A educação maker está intrinsecamente vinculada à Base Nacional Comum Curricular (BNCC), que está em fase de implantação no Brasil, pois trabalha de forma integrada e simultânea aspectos cognitivos, socioemocionais, interdisciplinares, multidisciplinares e transdisciplinares, favorece elementos como criatividade, autonomia, curiosidade, interesse, responsabilidade, reflexão e empatia. Os alunos aprendem, na prática, a respeitar, conviver e se relacionar com os diferentes, além de lidar melhor com suas próprias emoções. Passam a conhecer suas potencialidades, suas fraquezas e aprendem a lidar bem com elas. Aspectos como liderança, companheirismo, trabalho em equipe, cooperação, colaboração, empatia, são pontos fortes e observados e evidenciados no movimento maker. Na aprendizagem prática ocorre a valorização da experiência do aluno, possibilitando um aprendizado a partir dos seus acertos e, principalmente, dos seus erros, já que errar é uma consequência natural da realização de tarefas baseadas na cultura maker. O entusiasmo do aluno é um dos principais combustíveis para levá-lo à aceitação do erro e pelo despertar do interesse na compreensão de temas mais complexos e que exigem um nível maior de aprofundamento.

Jean Piaget (1896-1980) afirmava que o aluno se engaja conscientemente na criação de um objeto público e compartilhável.
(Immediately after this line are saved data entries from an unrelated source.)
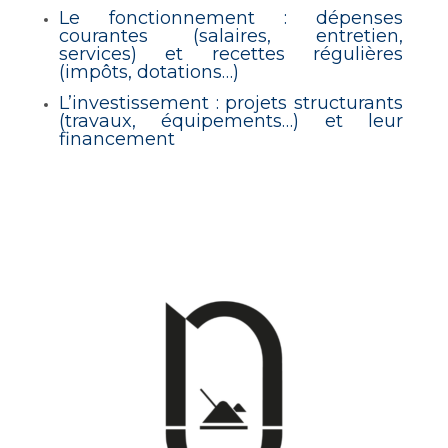
Le fonctionnement : dépenses
courantes (salaires, entretien,
services) et recettes régulières
(impôts, dotations…)
L’investissement : projets structurants
(travaux, équipements…) et leur
financement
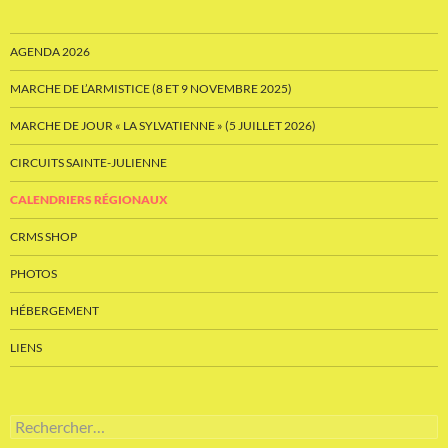
AGENDA 2026
MARCHE DE L’ARMISTICE (8 ET 9 NOVEMBRE 2025)
MARCHE DE JOUR « LA SYLVATIENNE » (5 JUILLET 2026)
CIRCUITS SAINTE-JULIENNE
CALENDRIERS RÉGIONAUX
CRMS SHOP
PHOTOS
HÉBERGEMENT
LIENS
Rechercher :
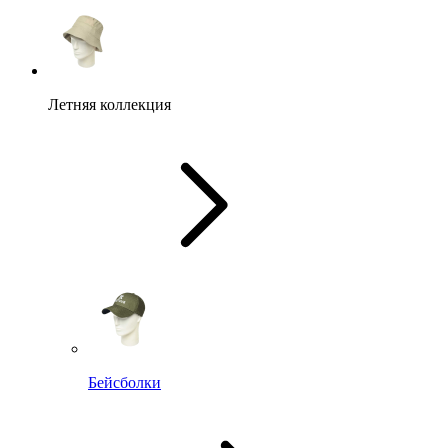
Летняя коллекция
Бейсболки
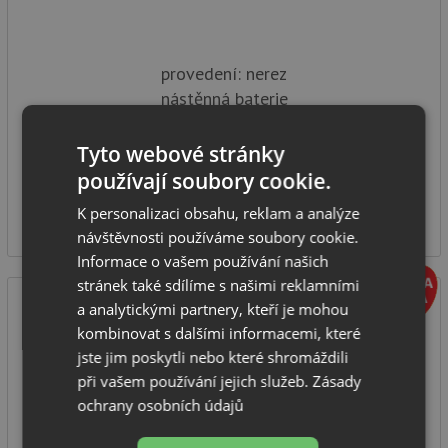
provedení: nerez
nástěnná baterie
rozteč: 150 mm
typ: tlaková
Tyto webové stránky
používají soubory cookie.
IHNED K ODESLÁNÍ
1 360
K personalizaci obsahu, reklam a analýze
Kč
návštěvnosti používáme soubory cookie.
Informace o vašem používání našich
stránek také sdílíme s našimi reklamními
a analytickými partnery, kteří je mohou
kombinovat s dalšími informacemi, které
jste jim poskytli nebo které shromáždili
při vašem používání jejich služeb.
Zásady
ochrany osobních údajů
Deante Držák sprchové hlavice ANEMON ANS N21U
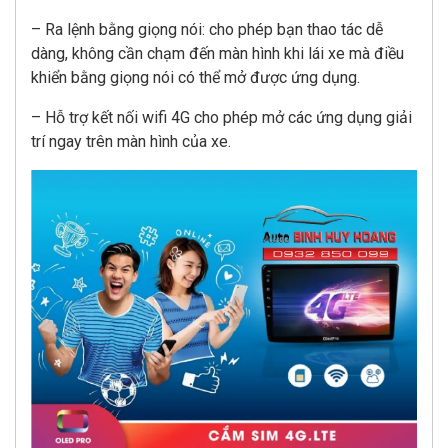
– Ra lệnh bằng giọng nói: cho phép bạn thao tác dễ
dàng, không cần chạm đến màn hình khi lái xe mà điều
khiển bằng giọng nói có thể mở được ứng dụng.
– Hỗ trợ kết nối wifi 4G cho phép mở các ứng dụng giải
trí ngay trên màn hình của xe.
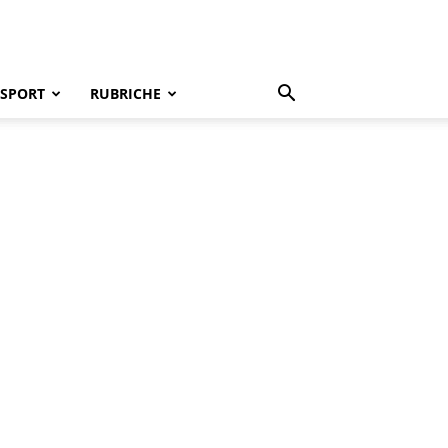
SPORT
RUBRICHE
Quando ele assume protagonismo na construção do conhecimento, interagindo com o objeto e o meio, o seu interesse, entusiasmo e motivação para novas descobertas são exponenciais quando comparados às atividades tradicionais de ensino de meros receptores de informação. A grande maioria das atividades maker são fundamentadas na abordagem Construtivista de Piaget, valorizando o envolvimento do aluno em projetos em que ele assume protagonismo. Embora possa parecer, na maioria das situações não são necessários grandes investimentos. Já temos escolas públicas com recursos escassos que têm conseguido implantar a cultura, principalmente trabalhando com materiais recicláveis. O importante é que o material seja adequado e esteja de acordo com a idade dos alunos e em conformidade com as habilidades a serem desenvolvidas durante as atividades. Os alunos mais novos utilizam matérias primas como cola, papelão, plásticos, potes, tesouras sem ponta, isopor, além dos dispositivos eletrônicos disponíveis e adaptados à sua faixa etária. Já os alunos com idade mais elevada podem usar madeira, ferramentas diversas, fios, vidros, estilete, parafusos, pregos, martelos, cola quente, entre outros.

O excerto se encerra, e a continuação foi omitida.